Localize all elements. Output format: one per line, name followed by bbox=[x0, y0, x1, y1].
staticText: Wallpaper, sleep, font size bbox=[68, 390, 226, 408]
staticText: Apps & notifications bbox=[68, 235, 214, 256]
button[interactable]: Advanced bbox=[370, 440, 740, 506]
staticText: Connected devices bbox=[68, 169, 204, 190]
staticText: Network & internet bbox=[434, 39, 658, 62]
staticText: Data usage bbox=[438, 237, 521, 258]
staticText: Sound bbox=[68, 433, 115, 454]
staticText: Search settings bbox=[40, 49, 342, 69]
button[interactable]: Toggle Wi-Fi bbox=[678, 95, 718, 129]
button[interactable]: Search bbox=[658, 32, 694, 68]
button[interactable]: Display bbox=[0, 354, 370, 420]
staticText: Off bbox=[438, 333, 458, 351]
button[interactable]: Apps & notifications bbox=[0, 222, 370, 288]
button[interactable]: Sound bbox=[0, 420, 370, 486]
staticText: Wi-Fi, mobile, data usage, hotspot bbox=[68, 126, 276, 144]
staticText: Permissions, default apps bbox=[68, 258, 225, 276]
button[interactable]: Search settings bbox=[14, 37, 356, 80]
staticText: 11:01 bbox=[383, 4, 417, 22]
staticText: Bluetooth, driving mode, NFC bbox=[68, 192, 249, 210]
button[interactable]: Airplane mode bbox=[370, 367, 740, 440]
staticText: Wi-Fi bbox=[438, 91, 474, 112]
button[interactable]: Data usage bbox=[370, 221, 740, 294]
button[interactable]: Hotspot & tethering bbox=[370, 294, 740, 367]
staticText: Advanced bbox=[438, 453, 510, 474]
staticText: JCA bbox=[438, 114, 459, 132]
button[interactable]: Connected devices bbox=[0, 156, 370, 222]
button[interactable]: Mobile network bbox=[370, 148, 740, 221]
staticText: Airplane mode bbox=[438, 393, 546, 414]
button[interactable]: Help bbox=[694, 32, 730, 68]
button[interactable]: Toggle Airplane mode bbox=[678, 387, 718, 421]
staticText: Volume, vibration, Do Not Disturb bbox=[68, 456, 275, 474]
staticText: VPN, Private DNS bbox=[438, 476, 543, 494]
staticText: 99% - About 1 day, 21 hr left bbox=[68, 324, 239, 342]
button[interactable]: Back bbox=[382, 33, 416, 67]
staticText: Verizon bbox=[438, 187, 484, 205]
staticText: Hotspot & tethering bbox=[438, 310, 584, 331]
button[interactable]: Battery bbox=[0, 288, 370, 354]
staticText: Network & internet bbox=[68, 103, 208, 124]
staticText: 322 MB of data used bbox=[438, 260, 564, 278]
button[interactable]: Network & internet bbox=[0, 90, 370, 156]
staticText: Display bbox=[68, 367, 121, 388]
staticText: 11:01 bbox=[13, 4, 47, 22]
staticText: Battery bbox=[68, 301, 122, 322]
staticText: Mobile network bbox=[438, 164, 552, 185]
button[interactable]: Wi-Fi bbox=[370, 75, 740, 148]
○ ○ ○
Exercise goal:
The word "usage" appears in some of the lines above. Copy those lines.

Response area:
staticText: Data usage bbox=[438, 237, 521, 258]
staticText: Wi-Fi, mobile, data usage, hotspot bbox=[68, 126, 276, 144]
button[interactable]: Data usage bbox=[370, 221, 740, 294]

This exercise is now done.